The new flu strain has been reported in many countries, including nearly 100 cases in the United States, but so far, only one death has occurred outside of Mexico — a Mexican toddler visiting family in Houston, who had apparently contracted the disease south of the border.
None of which is to trivialize the possibility that this or some future flu strain might not become the next Spanish flu-like pandemic, but conditions have changed drastically since 1918. Living conditions are much more sanitary, and medicine has improved exponentially. Even a flu virus with the potency of the Spanish flu would probably not exact anywhere near the toll of the 1918-1919 pandemic, usually believed to be the greatest epidemic in human history, in absolute terms.
Moreover, the flu claims tens of thousands of American lives every winter, this most recent winter having been a particularly severe germ season. Influenza is one of the top killers worldwide, yet the human race has managed to deal with the annual onslaught of flu viruses.

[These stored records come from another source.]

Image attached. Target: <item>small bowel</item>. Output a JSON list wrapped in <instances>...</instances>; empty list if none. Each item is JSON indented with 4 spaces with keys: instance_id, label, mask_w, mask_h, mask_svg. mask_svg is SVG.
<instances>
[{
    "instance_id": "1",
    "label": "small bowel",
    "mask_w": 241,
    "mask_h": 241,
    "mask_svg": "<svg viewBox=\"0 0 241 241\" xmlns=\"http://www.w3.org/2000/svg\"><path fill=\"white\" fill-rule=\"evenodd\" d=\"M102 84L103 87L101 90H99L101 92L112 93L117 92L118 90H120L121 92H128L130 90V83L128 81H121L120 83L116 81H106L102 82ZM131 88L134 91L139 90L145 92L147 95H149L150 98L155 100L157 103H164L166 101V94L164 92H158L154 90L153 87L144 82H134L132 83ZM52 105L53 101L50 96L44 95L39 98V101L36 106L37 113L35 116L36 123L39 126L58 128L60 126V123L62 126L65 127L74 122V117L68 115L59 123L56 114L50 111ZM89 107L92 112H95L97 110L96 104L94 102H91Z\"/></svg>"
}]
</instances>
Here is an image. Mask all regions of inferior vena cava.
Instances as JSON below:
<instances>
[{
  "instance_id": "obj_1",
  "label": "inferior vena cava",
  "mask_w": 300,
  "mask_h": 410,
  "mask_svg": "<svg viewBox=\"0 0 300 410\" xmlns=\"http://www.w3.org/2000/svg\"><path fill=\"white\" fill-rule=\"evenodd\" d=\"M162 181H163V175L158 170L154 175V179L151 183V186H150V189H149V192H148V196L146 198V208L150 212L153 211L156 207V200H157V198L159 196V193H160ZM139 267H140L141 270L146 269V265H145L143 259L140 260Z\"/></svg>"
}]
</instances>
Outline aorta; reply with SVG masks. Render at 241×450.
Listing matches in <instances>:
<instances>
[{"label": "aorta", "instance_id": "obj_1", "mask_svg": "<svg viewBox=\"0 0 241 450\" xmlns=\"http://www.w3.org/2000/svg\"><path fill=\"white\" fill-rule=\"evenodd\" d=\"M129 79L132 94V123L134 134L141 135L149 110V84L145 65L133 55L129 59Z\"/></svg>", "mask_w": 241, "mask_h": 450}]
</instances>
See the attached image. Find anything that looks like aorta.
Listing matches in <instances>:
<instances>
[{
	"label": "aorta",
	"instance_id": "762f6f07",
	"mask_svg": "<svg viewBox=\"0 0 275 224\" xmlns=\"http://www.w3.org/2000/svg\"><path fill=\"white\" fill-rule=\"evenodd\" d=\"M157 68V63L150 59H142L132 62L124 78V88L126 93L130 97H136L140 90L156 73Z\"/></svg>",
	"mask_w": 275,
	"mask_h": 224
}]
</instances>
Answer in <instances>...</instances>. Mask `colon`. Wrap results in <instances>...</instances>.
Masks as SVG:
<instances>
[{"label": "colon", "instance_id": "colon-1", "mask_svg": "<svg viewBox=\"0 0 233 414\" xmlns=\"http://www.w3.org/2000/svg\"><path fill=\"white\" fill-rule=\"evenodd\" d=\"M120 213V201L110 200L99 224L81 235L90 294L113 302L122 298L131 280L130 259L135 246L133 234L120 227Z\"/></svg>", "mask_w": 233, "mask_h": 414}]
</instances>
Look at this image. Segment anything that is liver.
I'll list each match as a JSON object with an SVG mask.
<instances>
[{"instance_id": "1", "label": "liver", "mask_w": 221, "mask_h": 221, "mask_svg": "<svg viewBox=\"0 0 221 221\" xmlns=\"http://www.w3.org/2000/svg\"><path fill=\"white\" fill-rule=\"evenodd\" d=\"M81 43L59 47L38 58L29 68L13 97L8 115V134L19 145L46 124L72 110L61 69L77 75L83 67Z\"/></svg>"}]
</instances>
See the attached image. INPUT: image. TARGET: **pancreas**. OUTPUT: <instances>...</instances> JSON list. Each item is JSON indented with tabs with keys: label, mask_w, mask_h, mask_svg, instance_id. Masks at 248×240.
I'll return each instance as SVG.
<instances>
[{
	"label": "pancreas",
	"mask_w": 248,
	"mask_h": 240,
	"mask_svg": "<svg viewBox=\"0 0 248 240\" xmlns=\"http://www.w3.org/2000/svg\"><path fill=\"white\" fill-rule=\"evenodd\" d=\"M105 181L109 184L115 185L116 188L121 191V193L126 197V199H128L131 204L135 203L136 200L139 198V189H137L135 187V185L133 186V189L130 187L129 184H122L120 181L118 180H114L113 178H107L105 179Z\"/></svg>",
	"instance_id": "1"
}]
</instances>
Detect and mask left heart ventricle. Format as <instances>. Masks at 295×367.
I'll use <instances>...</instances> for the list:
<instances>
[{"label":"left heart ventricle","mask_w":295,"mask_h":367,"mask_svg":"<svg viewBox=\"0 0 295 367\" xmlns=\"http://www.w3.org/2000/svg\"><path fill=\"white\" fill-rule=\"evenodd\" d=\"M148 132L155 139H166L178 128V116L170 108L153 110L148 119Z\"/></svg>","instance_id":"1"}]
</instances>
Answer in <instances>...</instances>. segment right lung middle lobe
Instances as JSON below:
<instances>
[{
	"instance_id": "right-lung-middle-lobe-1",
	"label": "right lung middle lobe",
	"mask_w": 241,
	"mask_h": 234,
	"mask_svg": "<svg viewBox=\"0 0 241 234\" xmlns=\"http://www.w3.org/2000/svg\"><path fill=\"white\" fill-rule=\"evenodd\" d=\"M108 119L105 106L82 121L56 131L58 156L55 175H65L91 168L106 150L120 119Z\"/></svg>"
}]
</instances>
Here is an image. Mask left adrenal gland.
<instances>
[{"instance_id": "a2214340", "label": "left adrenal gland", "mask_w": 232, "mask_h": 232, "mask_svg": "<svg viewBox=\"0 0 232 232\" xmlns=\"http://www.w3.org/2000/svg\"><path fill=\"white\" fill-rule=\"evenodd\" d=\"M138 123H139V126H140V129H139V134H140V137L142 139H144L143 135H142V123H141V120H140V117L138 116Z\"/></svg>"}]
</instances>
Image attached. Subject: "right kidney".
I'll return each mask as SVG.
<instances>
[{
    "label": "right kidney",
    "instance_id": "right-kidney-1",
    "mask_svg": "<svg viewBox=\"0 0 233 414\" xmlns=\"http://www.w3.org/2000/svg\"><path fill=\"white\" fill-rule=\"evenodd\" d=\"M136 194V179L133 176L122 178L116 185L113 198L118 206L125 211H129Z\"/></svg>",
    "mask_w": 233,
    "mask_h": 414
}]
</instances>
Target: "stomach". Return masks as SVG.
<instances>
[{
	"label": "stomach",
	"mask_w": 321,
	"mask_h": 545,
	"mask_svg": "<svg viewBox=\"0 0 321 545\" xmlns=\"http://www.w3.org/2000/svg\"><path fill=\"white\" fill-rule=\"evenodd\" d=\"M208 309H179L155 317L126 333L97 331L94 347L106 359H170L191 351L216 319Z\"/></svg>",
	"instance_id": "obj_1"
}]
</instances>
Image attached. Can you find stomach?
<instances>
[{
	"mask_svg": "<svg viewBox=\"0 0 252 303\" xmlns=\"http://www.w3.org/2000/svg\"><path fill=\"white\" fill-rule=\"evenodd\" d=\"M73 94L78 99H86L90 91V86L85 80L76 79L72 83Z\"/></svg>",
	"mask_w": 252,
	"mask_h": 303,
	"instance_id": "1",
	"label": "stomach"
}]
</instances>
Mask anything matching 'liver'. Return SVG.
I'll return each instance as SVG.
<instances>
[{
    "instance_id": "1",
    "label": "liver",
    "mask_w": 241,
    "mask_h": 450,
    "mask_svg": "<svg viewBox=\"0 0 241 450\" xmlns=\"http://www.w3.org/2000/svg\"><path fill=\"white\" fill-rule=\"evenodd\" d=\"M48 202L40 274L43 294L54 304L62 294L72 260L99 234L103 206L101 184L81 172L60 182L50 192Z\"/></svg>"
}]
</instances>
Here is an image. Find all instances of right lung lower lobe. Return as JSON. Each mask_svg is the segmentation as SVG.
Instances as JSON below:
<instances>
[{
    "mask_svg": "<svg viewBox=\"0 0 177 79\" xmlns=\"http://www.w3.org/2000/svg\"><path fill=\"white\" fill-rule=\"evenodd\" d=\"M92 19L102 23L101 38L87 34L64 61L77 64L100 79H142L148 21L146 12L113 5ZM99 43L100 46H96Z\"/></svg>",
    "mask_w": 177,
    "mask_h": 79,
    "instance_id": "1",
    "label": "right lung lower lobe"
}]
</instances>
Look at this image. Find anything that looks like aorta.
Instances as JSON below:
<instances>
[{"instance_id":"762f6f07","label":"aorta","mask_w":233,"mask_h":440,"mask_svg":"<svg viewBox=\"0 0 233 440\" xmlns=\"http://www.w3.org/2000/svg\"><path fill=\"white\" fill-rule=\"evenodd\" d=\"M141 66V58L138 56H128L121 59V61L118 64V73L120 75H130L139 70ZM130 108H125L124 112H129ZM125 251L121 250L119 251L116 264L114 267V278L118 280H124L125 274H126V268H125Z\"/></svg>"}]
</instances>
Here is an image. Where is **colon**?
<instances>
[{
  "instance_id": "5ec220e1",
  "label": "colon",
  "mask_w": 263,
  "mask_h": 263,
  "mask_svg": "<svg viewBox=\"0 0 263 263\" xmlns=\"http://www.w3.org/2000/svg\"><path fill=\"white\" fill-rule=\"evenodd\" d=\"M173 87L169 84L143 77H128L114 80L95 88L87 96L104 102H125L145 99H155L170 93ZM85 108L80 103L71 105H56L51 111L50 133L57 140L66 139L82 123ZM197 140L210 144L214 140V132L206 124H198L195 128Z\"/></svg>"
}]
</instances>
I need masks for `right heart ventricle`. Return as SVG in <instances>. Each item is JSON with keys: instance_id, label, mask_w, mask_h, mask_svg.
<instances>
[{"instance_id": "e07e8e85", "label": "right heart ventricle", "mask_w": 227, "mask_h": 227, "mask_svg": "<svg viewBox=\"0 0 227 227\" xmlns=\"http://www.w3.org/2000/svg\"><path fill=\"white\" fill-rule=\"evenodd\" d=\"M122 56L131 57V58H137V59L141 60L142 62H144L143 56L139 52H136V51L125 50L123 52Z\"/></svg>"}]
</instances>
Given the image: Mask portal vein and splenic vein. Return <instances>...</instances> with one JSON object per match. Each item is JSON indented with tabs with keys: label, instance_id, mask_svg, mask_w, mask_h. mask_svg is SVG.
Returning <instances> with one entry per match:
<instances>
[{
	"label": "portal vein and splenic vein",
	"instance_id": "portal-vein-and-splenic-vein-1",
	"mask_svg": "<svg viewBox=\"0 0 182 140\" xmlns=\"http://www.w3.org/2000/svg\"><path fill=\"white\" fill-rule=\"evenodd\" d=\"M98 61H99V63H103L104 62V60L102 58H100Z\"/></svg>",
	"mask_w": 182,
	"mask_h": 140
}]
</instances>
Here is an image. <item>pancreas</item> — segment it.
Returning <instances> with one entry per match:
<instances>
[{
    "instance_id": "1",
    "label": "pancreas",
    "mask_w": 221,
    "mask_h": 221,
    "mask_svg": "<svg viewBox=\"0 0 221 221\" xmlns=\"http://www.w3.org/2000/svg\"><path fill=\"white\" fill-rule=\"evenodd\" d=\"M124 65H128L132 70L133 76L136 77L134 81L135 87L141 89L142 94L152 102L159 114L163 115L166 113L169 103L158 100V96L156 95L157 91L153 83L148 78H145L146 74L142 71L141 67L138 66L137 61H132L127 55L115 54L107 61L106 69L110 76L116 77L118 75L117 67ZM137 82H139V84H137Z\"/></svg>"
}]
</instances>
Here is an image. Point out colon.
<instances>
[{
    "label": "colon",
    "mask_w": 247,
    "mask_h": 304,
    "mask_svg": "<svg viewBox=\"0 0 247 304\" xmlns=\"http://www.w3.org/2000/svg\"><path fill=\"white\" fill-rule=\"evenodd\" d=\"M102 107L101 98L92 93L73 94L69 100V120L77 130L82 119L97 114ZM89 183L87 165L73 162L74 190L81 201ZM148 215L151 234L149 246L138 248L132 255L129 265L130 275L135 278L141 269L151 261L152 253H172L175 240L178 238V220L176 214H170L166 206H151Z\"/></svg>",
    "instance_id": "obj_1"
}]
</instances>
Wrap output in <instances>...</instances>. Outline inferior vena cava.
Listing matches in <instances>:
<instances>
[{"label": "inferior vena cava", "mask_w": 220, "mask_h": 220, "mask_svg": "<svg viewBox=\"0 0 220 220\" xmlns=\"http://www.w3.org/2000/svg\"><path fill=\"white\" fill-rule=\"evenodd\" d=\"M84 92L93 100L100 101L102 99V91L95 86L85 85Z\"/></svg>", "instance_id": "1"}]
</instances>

From this author’s personal experience, the flu is often much more virulent in tropical countries; the sickest I have ever been was with the flu in southern India around Christmastime. The fever and associated symptoms, including a sore throat that was beyond anything I have experienced before or since, kept me confined to a hotel bed for days, and weakened for substantially longer than that.
But despite every indication that H1N1 is unlikely to decimate the human race, the UN’s World Health Organization continues to churn out scary rhetoric, ramping up its pandemic threat level index (in a matter reminiscent of Homeland Security’s periodic color-coded terrorist warnings) to 5, meaning that a global pandemic is imminent. Talk of quarantines, border closings, and other extreme measures continues to foment panic in some quarters; the government of Egypt announced the slaughter of every pig in the country, despite lack of clear evidence as to the precise origin of H1N1.
While it is possible that this easily transmissible strain of influenza may cut a swathe across the world, or perhaps fall dormant in the Northern Hemisphere summer and re-emerge more potent in the fall, it is far more likely that the swine flu panic – like its predecessor in 1976, will prove to be a damp squib. But that won’t stop government at every level from milking this crisis for all they can get.